I spent 33 years bouncing gladly between ridiculous enterprises before Sawyer was born.
Then came reality, a year and a half strike, Gus, financial imperatives, long nights, a shoulder that for three years smelled like stale milk, a lot of poop, a failing marriage and the constant questions of: what needs to be done, am I using my time efficiently?
Not that I was.
I’ve never been good at that.
So what does digging a 16 foot by 13 foot footing with two worn out shovels in the rain have to do with building a sea-going sloop?
What’s the point of building a large wooden boat?
Not the type of questions Dave Ryan asks.
His thinking runs more to the: In the free time you’ve got, you need to be up to something and it doesn’t matter what it is so long as you’re getting a kick out of doing it.
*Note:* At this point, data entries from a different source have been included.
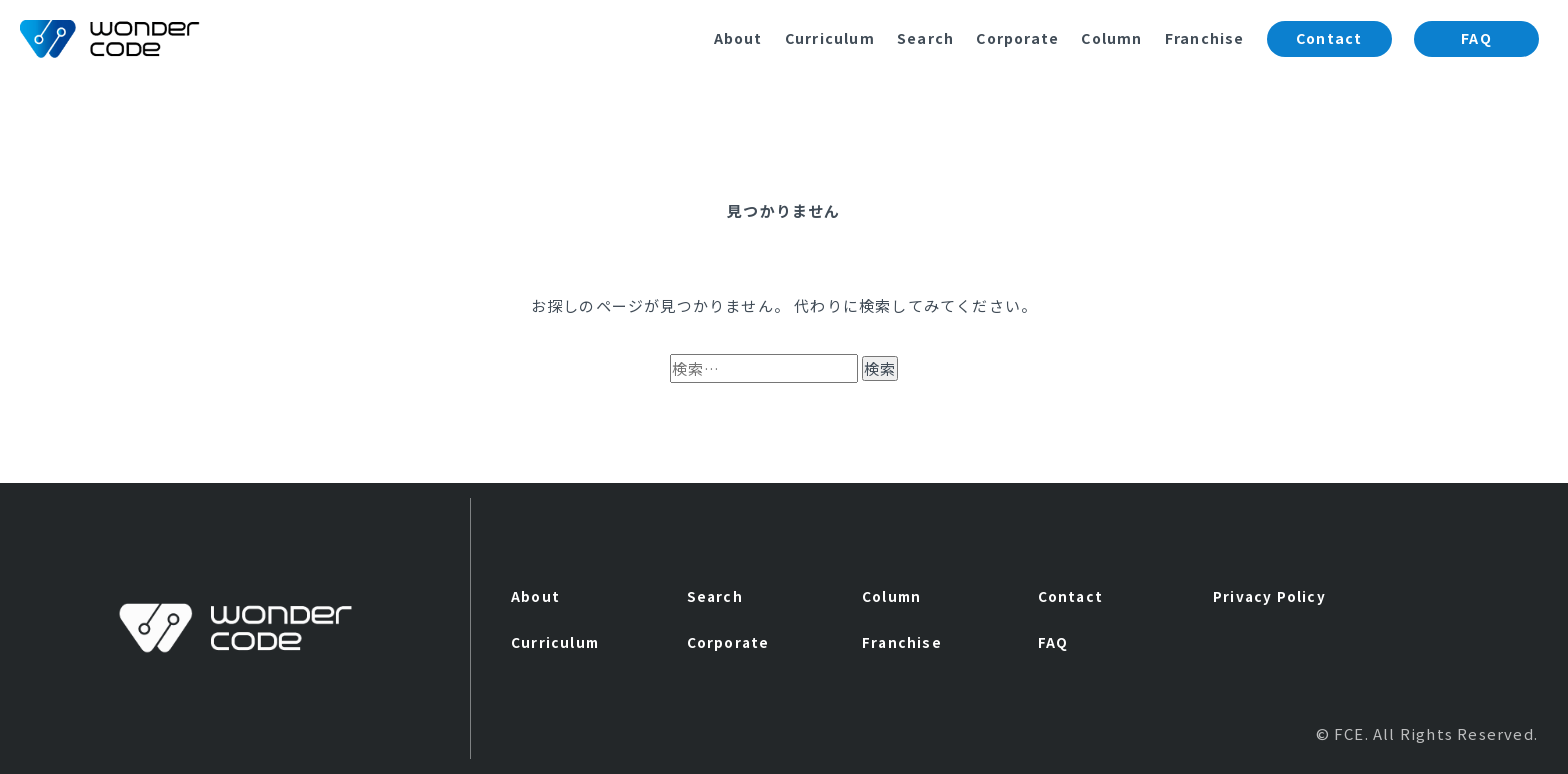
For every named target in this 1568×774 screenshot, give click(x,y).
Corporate (1017, 38)
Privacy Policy (1269, 596)
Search (925, 38)
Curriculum (830, 38)
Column (1111, 38)
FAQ (1476, 38)
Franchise (1205, 38)
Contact (1329, 38)
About (738, 38)
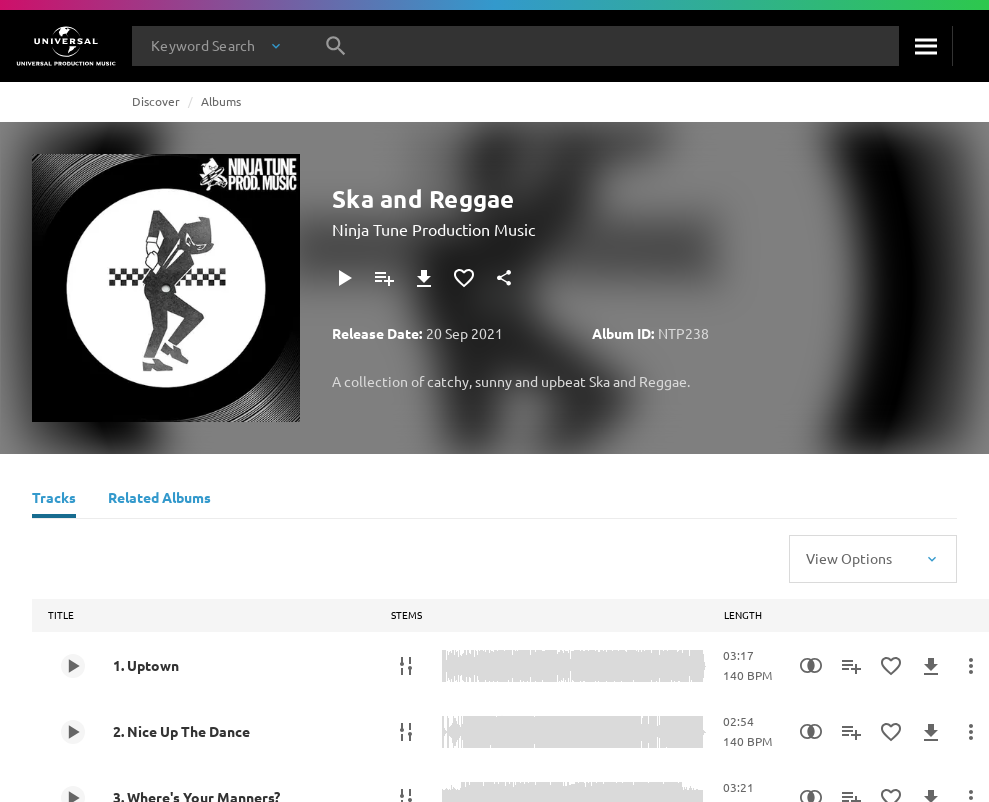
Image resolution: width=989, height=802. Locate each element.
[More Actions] (971, 666)
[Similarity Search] (811, 666)
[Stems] (406, 666)
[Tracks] (54, 500)
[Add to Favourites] (464, 278)
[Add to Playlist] (384, 278)
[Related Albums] (159, 500)
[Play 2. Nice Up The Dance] (73, 732)
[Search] (925, 46)
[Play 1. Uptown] (73, 666)
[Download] (424, 278)
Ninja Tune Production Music (433, 229)
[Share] (504, 278)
All mountains, like pyramids and cathedrals, are ultimately made of sand.
It’s the act of raising them, not the fate of our creations, that matters.
That rainy Sunday a month ago he was teaching me a philosophical lesson.
In practical terms, my shed needed to get a lot bigger if we’re going to build a 25 foot boat in it.
From those beautiful black spruce I cut for plank we also were able to mill enough dimension lumber for a 16 foot extension to the shop.
So in the hours not committed to work, children or life’s necessities I’ve been scampering about on a borrowed ladder.
The laundry grew like a mountain in front of the dryer from which I’ve been picking outfits for the boys and I and the car’s a mess.
But I added a two foot overhang on the roof of the now peculiarly shaped shed so I can lean against the open door frame on rainy days and dream of sailing into Cape Torngat’s fjord in the vessel growing behind me.
I think before we loft her out full size on the floor this fall we’ll need to have a barn dance.